Cooperative Motion of a Multi-Subunit Protein Visualized by X-Ray Single Molecule Tracking

Abstract

Most of proteins or enzymes are multimeric proteins, such as dimer, trimer, or higher-order structures (Goodsell et al. Annu Rev Biophys Biomol Struct, 2000). Usually, these proteins have multiple biding sites for ligands, such as ATP, peptide and others, that induce protein's conformational change. The function of the protein is regulated by such conformational changes that may give rise to cooperativity. Therefore, assessment of the cooperativity between subunits of proteins is important to understand the function of complex proteins.We have previously reported that the diffracted X-ray tracking (DXT) method could trace ATP-induced twisting motion of group II chaperonin ring at a single molecule level with high accuracy.
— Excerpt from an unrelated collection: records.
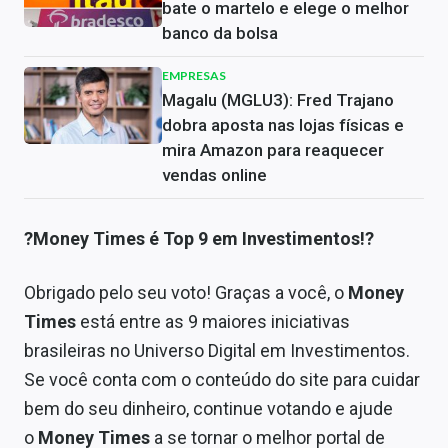
bate o martelo e elege o melhor
banco da bolsa
EMPRESAS
Magalu (MGLU3): Fred Trajano
dobra aposta nas lojas físicas e
mira Amazon para reaquecer
vendas online
?Money Times é Top 9 em Investimentos!?
Obrigado pelo seu voto! Graças a você, o
Money
Times
está entre as 9 maiores iniciativas
brasileiras no Universo Digital em Investimentos.
Se você conta com o conteúdo do site para cuidar
bem do seu dinheiro, continue votando e ajude
o
Money Times
a se tornar o melhor portal de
In DXT, a gold nanocrystal immobilized on one side of chaperonin-ring is used as tracer for structural change of chaperonin. Our analyses clearly showed that the chaperonin ring partially closed within 1 s of ATP binding, the closed ring subsequently twisted counterclockwise within 2-6 s, as viewed from the top to bottom of the chaperonin, and the twisted ring reverted to the original open-state with a clockwise motion. In this study, we checked how ATPase deficient mutant subunits modulate the speed or frequency of twisting motion. We controlled the number of ATPase deficient mutant within one chaperonin ring, constructed the ATP deficient hetero-ring using circular permutated connected mutants, and evaluated the effects of those mutants to chaperonin-ring's twisting motion. We found that the equivalent twisting motion was observed in hetero-ring chaperonin and inter-ring communication is dispensable for the function of group II chaperonin3.